§ **TASK GOAL**
Exclude the pictures, then repeat the remaining data exactly.
═════ ENTRIES PROVIDED
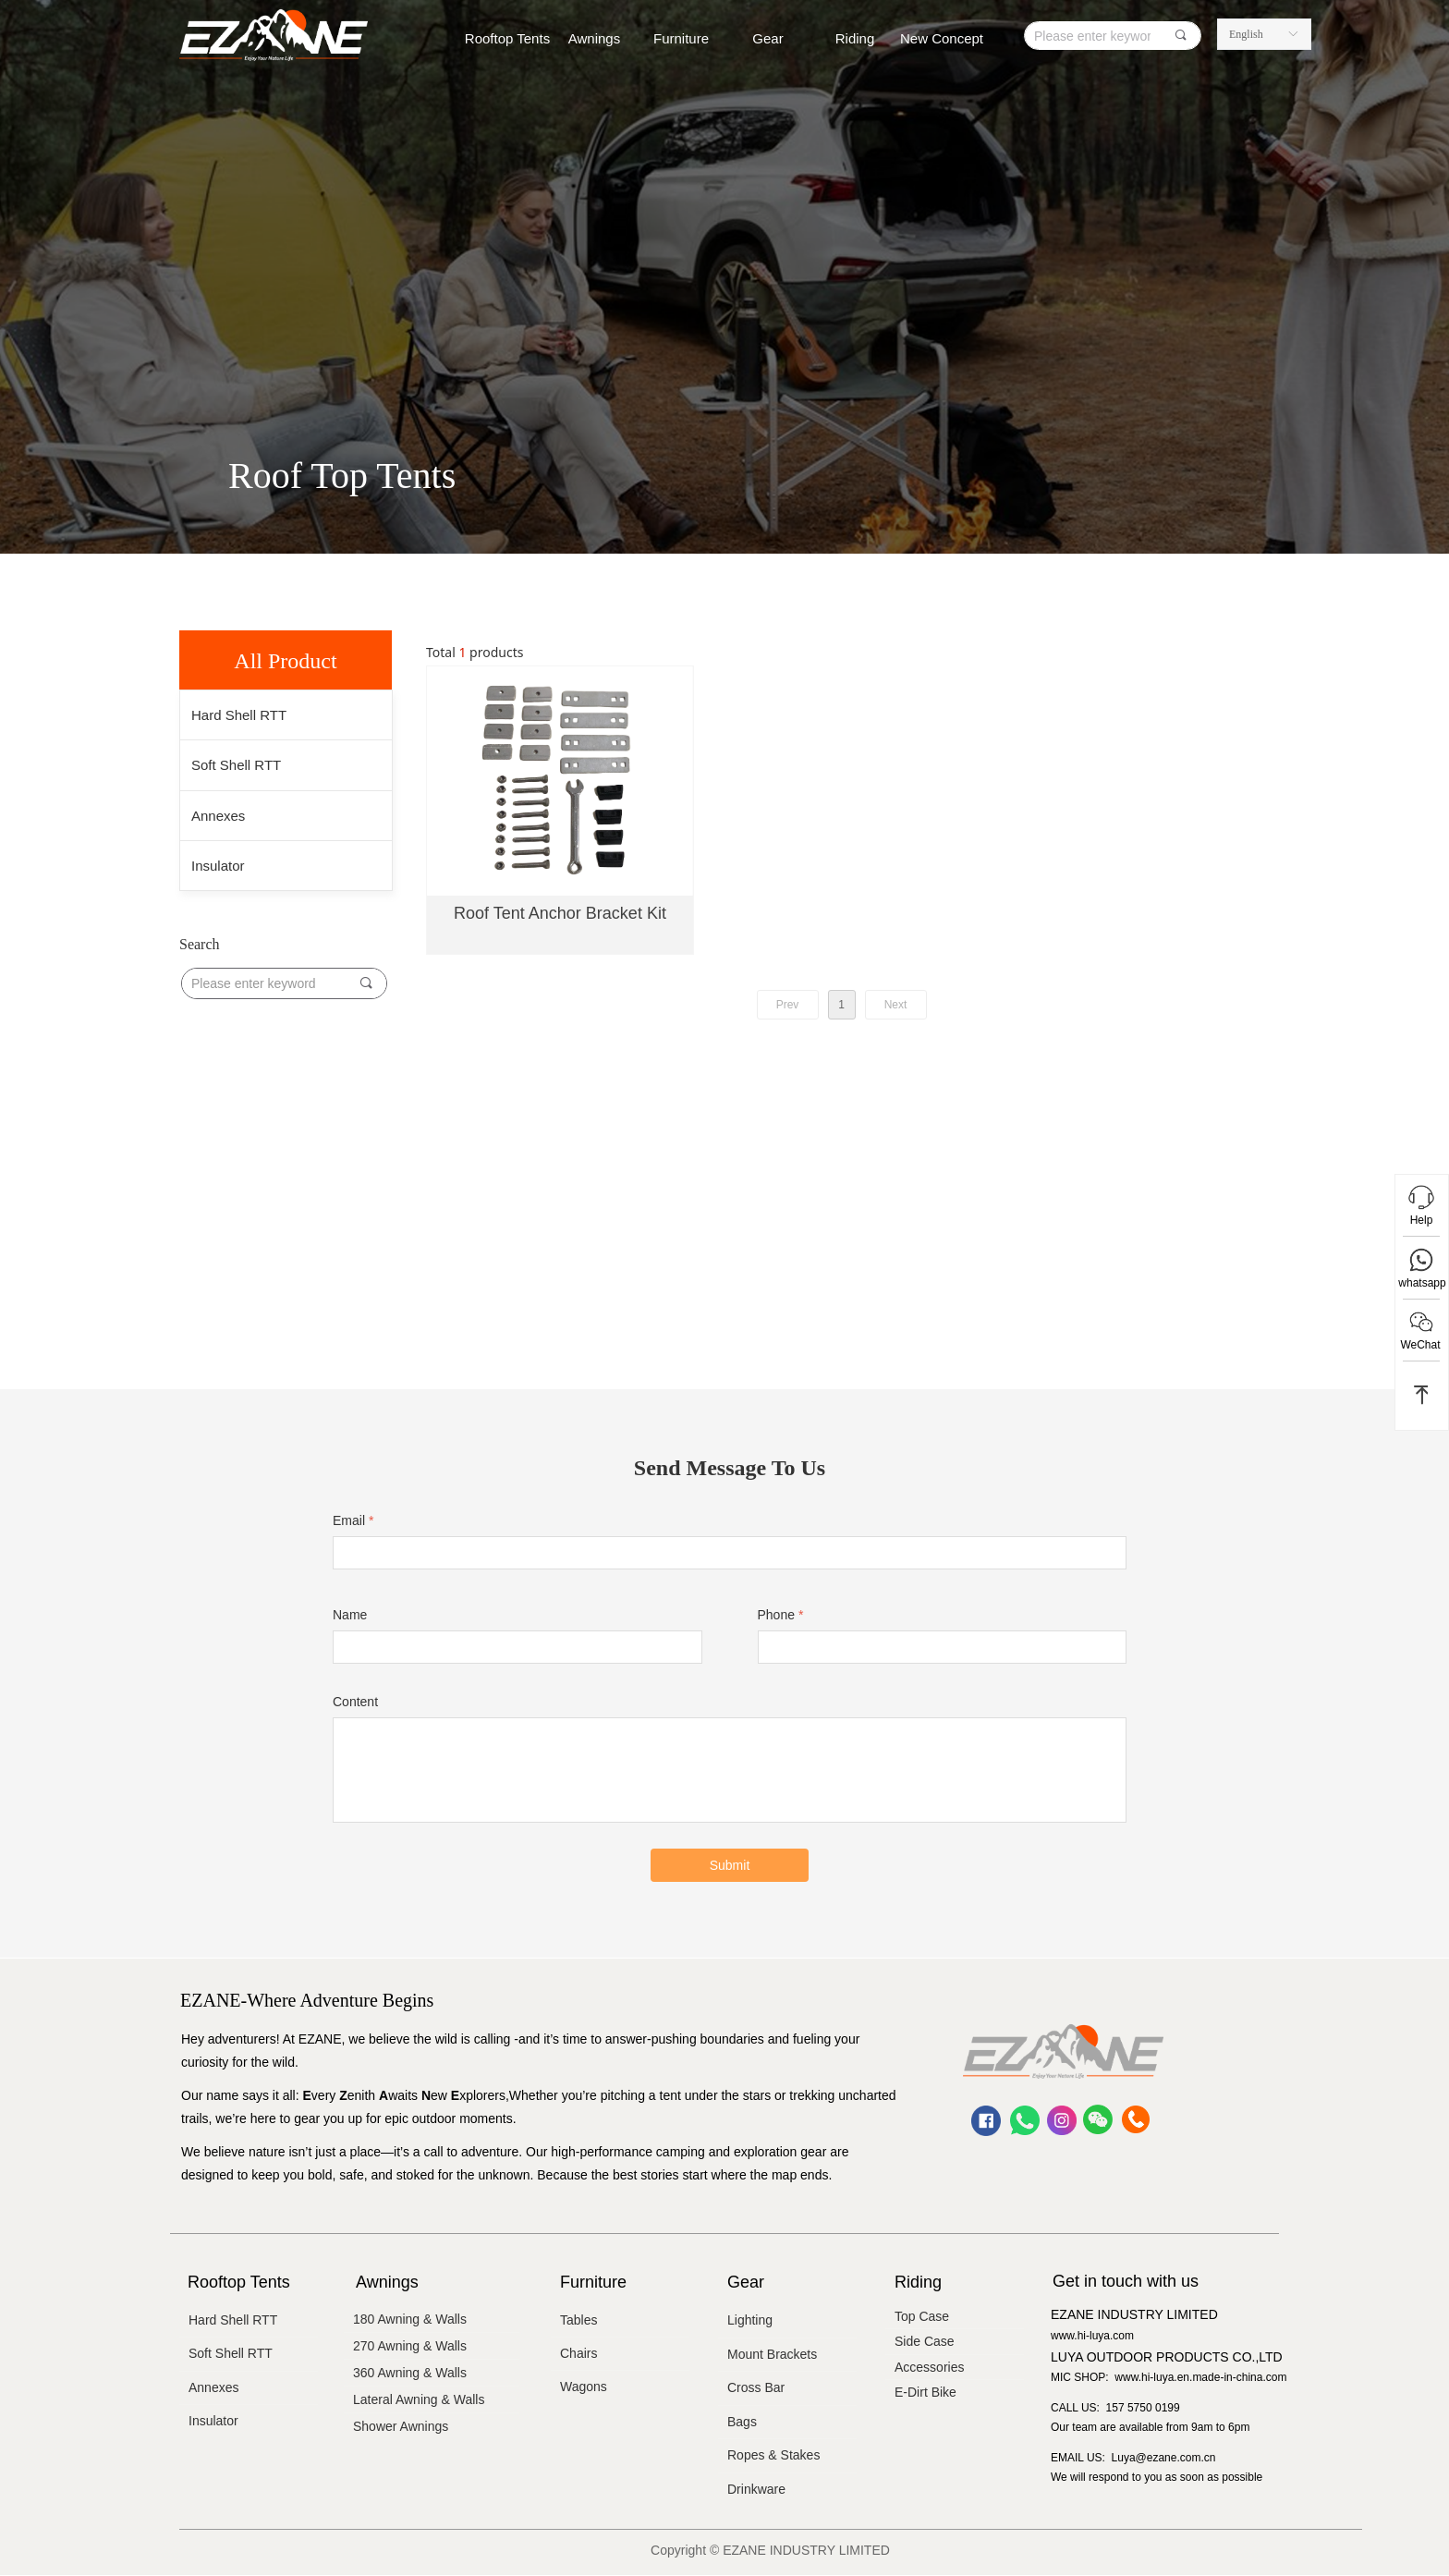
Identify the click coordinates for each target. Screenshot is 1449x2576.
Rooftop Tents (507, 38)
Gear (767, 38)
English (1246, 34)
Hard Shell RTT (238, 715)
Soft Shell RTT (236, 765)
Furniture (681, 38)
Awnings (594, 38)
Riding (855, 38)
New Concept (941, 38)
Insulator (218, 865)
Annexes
══════════
§ **YOUR RESPONSE**
Identify the click coordinates for each target. Screenshot is 1449x2576.
Rooftop Tents (507, 38)
Gear (767, 38)
English (1246, 34)
Hard Shell RTT (238, 715)
Soft Shell RTT (236, 765)
Furniture (681, 38)
Awnings (594, 38)
Riding (855, 38)
New Concept (941, 38)
Insulator (218, 865)
Annexes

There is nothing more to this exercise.